When 16 g of ice at 0°C is dropped into 250 g of water at 42°C, what would be the final temperature?
This is worked almost the same as the one above. See
https://www.jiskha.com/questions/1856330/what-is-the-final-temperature-of-a-mixture-of-250-g-of-water-at-33-c-into-which-3-g-of
Just omit the part from -20 T to 0C and start with the melting of ice @ 0C.
So it will be mass(250 g) water x specific heat water x (Tfinal-Tinitial)] + [mass melted ice(16 g) x specific heat water x (Tfinal-Tinitial)] +(mass ice x heat fusion @ 0C) = 0 and solve for Tfinal.
To find the final temperature, we can use the principle of energy conservation. The heat lost by the water should be equal to the heat gained by the ice.
1. Calculate the heat lost by the water:
Qwater = mwater * cwater * ΔTwater
where,
mwater = mass of water = 250 g
cwater = specific heat capacity of water = 4.18 J/g°C
ΔTwater = change in temperature = final temperature - initial temperature = final temperature - 42°C
2. Calculate the heat gained by the ice:
Qice = mice * cice * ΔTice
where,
mice = mass of ice = 16 g
cice = specific heat capacity of ice = 2.09 J/g°C
ΔTice = change in temperature = final temperature - initial temperature = final temperature - 0°C
3. Since the heat lost by the water is equal to the heat gained by the ice, we can write:
Qwater = Qice
mwater * cwater * ΔTwater = mice * cice * ΔTice
4. Substitute the given values and solve for the final temperature:
250 g * 4.18 J/g°C * (final temperature - 42°C) = 16 g * 2.09 J/g°C * (final temperature - 0°C)
Expanding the equation:
(250 * 4.18 * final temperature) - (250 * 4.18 * 42) = (16 * 2.09 * final temperature)
Simplifying the equation:
(1045 * final temperature) - (1045 * 42) = (33.44 * final temperature)
Expanding further:
1045 * final temperature - 43790 = 33.44 * final temperature
Subtracting 33.44 * final temperature from both sides and moving the constant term to the right side, we get:
1045 * final temperature - 33.44 * final temperature = 43790
(1045 - 33.44) * final temperature = 43790
1011.56 * final temperature = 43790
Divide both sides by 1011.56 to solve for the final temperature:
final temperature = 43790 / 1011.56
Using a calculator, we find that the final temperature is approximately 43.3°C.
To find the final temperature, we can use the principle of conservation of energy.
Step 1: Calculate the heat gained by the ice.

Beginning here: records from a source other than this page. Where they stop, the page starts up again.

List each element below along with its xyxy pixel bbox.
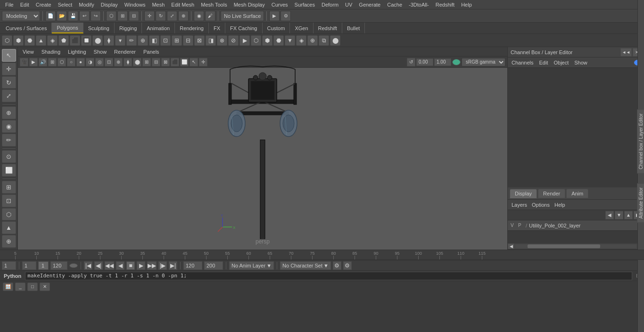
move-tool-btn[interactable]: ✛ [144,11,155,21]
vp-snap-btn[interactable]: ⊟ [152,58,160,66]
anim-layer-settings-btn[interactable]: ⚙ [343,261,352,270]
shelf-btn-12[interactable]: ✏ [126,35,137,46]
shelf-btn-16[interactable]: ⊞ [172,35,182,46]
vp-audio-btn[interactable]: 🔊 [39,58,47,66]
menu-modify[interactable]: Modify [75,0,97,9]
select-mode-btn[interactable]: ⬡ [106,11,116,21]
pb-to-start[interactable]: |◀ [84,261,92,270]
vp-gate-btn[interactable]: ⬛ [171,58,179,66]
pb-play-back[interactable]: ◀ [116,261,124,270]
shelf-btn-15[interactable]: ⊡ [160,35,171,46]
vp-xray-btn[interactable]: ◎ [95,58,104,66]
vp-ctrls-btn[interactable]: ⊕ [114,58,123,66]
move-tool[interactable]: ✛ [2,63,16,75]
menu-generate[interactable]: Generate [355,0,384,9]
shelf-btn-14[interactable]: ◧ [149,35,159,46]
vp-menu-lighting[interactable]: Lighting [66,49,88,55]
universal-manip[interactable]: ⊕ [2,106,16,119]
pb-play-fwd[interactable]: ▶ [137,261,145,270]
win-maximize-btn[interactable]: □ [27,283,38,291]
python-input[interactable] [25,272,632,280]
shelf-btn-24[interactable]: ⬢ [262,35,272,46]
shelf-btn-11[interactable]: ▾ [115,35,125,46]
shelf-btn-9[interactable]: ⬤ [92,35,103,46]
frame-current-input[interactable] [2,261,16,270]
tab-animation[interactable]: Animation [142,23,175,33]
vp-cam-btn[interactable]: 🎥 [20,58,28,66]
vp-menu-renderer[interactable]: Renderer [112,49,138,55]
redo-btn[interactable]: ↪ [91,11,101,21]
menu-uv[interactable]: UV [342,0,355,9]
shelf-btn-22[interactable]: ▶ [239,35,250,46]
vp-menu-show[interactable]: Show [92,49,109,55]
vp-cam-far[interactable] [434,58,451,66]
no-char-set-btn[interactable]: No Character Set ▼ [280,261,331,270]
shelf-btn-27[interactable]: ◈ [296,35,306,46]
vp-grid-btn[interactable]: ⊞ [48,58,57,66]
vp-menu-panels[interactable]: Panels [141,49,161,55]
shelf-btn-29[interactable]: ⧉ [319,35,329,46]
layer-btn-down[interactable]: ▼ [615,211,623,219]
shelf-btn-1[interactable]: ⬡ [2,35,12,46]
snap-grid-btn[interactable]: ⊞ [117,11,128,21]
tab-fx[interactable]: FX [209,23,225,33]
no-anim-layer-btn[interactable]: No Anim Layer ▼ [229,261,274,270]
rp-edit-menu[interactable]: Edit [537,60,550,65]
frame-end-input[interactable] [50,261,67,270]
tab-custom[interactable]: Custom [263,23,290,33]
scale-tool[interactable]: ⤢ [2,89,16,102]
tab-xgen[interactable]: XGen [290,23,313,33]
menu-curves[interactable]: Curves [268,0,291,9]
shelf-btn-7[interactable]: ⬛ [70,35,80,46]
rotate-tool-btn[interactable]: ↻ [156,11,166,21]
vp-light-btn[interactable]: ◑ [86,58,94,66]
vp-colorspace-select[interactable]: sRGB gamma [462,58,505,66]
shelf-btn-2[interactable]: ⬢ [13,35,24,46]
attribute-editor-vert-label[interactable]: Attribute Editor [637,183,644,223]
vp-uvs-btn[interactable]: ⊡ [105,58,113,66]
pb-step-back[interactable]: ◀| [94,261,103,270]
scroll-left-btn[interactable]: ◀ [508,243,514,249]
undo-btn[interactable]: ↩ [79,11,90,21]
vp-menu-view[interactable]: View [21,49,36,55]
live-surface-btn[interactable]: No Live Surface [221,11,264,21]
tab-curves-surfaces[interactable]: Curves / Surfaces [1,23,52,33]
tab-sculpting[interactable]: Sculpting [83,23,115,33]
char-set-gear-btn[interactable]: ⚙ [333,261,341,270]
menu-windows[interactable]: Windows [121,0,149,9]
layer-btn-up[interactable]: ▲ [624,211,633,219]
menu-display[interactable]: Display [98,0,121,9]
rotate-tool[interactable]: ↻ [2,76,16,89]
rp-show-menu[interactable]: Show [572,60,589,65]
render-btn[interactable]: ▶ [269,11,280,21]
save-scene-btn[interactable]: 💾 [68,11,78,21]
shelf-btn-3[interactable]: ⬣ [25,35,35,46]
shelf-btn-13[interactable]: ⊕ [138,35,148,46]
menu-mesh-display[interactable]: Mesh Display [231,0,268,9]
lasso-select[interactable]: ⊙ [2,150,16,163]
shelf-btn-4[interactable]: ▲ [36,35,46,46]
scroll-track[interactable] [515,244,636,248]
tab-rendering[interactable]: Rendering [175,23,209,33]
shelf-btn-18[interactable]: ⊠ [194,35,205,46]
shelf-btn-30[interactable]: ⬤ [330,35,340,46]
tab-redshift[interactable]: Redshift [314,23,342,33]
shelf-btn-21[interactable]: ⊘ [228,35,239,46]
range-end-input[interactable] [204,261,223,270]
menu-deform[interactable]: Deform [318,0,342,9]
menu-select[interactable]: Select [55,0,76,9]
pb-prev-key[interactable]: ◀◀ [105,261,114,270]
horizontal-scrollbar[interactable]: ◀ ▶ [508,243,644,249]
tool-extra-1[interactable]: ⊡ [2,194,16,207]
vp-move-btn[interactable]: ✛ [199,58,207,66]
layer-btn-left[interactable]: ◀ [605,211,614,219]
vp-wireframe-btn[interactable]: ⬡ [58,58,66,66]
pb-next-key[interactable]: ▶▶ [147,261,157,270]
mode-select[interactable]: Modeling Rigging Animation FX Rendering [2,11,40,21]
rp-object-menu[interactable]: Object [552,60,570,65]
range-start-input[interactable] [183,261,202,270]
transform-btn[interactable]: ⊕ [178,11,189,21]
menu-help[interactable]: Help [458,0,475,9]
win-icon-btn[interactable]: 🪟 [3,283,13,291]
vp-smooth-btn[interactable]: ○ [67,58,75,66]
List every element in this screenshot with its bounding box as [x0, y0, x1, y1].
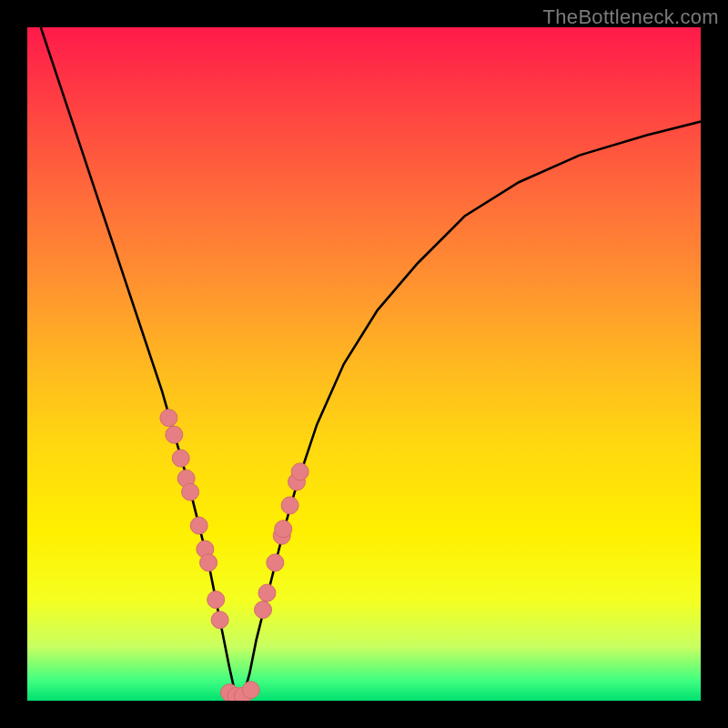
data-marker — [172, 450, 189, 467]
bottleneck-curve — [41, 27, 701, 697]
data-marker — [166, 426, 183, 443]
data-marker — [190, 517, 207, 534]
curve-markers-bottom — [221, 682, 260, 701]
plot-area — [27, 27, 701, 701]
data-marker — [242, 682, 259, 699]
data-marker — [197, 541, 214, 558]
chart-container: TheBottleneck.com — [0, 0, 728, 728]
data-marker — [273, 527, 290, 544]
curve-layer — [27, 27, 701, 701]
data-marker — [255, 602, 272, 619]
data-marker — [258, 584, 276, 602]
data-marker — [281, 497, 298, 514]
data-marker — [207, 592, 225, 609]
data-marker — [267, 554, 284, 571]
data-marker — [160, 410, 177, 427]
data-marker — [182, 483, 199, 500]
data-marker — [288, 473, 306, 490]
data-marker — [228, 687, 245, 701]
data-marker — [200, 554, 217, 571]
curve-markers-right — [255, 463, 309, 619]
data-marker — [177, 470, 195, 487]
curve-markers-left — [160, 410, 228, 629]
data-marker — [211, 612, 228, 629]
data-marker — [234, 687, 251, 701]
watermark-text: TheBottleneck.com — [543, 5, 719, 29]
data-marker — [221, 684, 238, 701]
data-marker — [291, 463, 308, 480]
data-marker — [275, 521, 292, 538]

When the ice melts, it requires a certain amount of heat energy. This is given by the formula:
Q = m × L
Where:
Q = heat gained or lost
m = mass of the substance
L = latent heat of the substance
For ice, the latent heat (L) is 334 J/g.
Given that the mass (m) of the ice is 16 g, we can calculate the heat gained:
Q_ice = 16 g × 334 J/g = 5344 J
Step 2: Calculate the heat lost by the water.
When the water cools down, it loses heat energy. This is given by the formula:
Q = m × c × ΔT
Where:
Q = heat gained or lost
m = mass of the substance
c = specific heat capacity of the substance
ΔT = change in temperature
For water, the specific heat capacity (c) is 4.18 J/g°C.
Given that the mass (m) of the water is 250 g and the initial temperature (Ti) of the water is 42°C, we can calculate the heat lost:
Q_water = 250 g × 4.18 J/g°C × (42°C - TF)
where TF is the final temperature.
Step 3: Apply the principle of conservation of energy.
According to the principle of conservation of energy, the heat gained by the ice must be equal to the heat lost by the water:
Q_ice = Q_water
5344 J = 250 g × 4.18 J/g°C × (42°C - TF)
Step 4: Solve for the final temperature (TF).
Rearranging the equation from Step 3:
42°C - TF = 5344 J / (250 g × 4.18 J/g°C)
42°C - TF = 5.08°C
Now, we can solve for TF:
TF = 42°C - 5.08°C = 36.92°C
Therefore, the final temperature after the ice is dropped into the water would be approximately 36.92°C.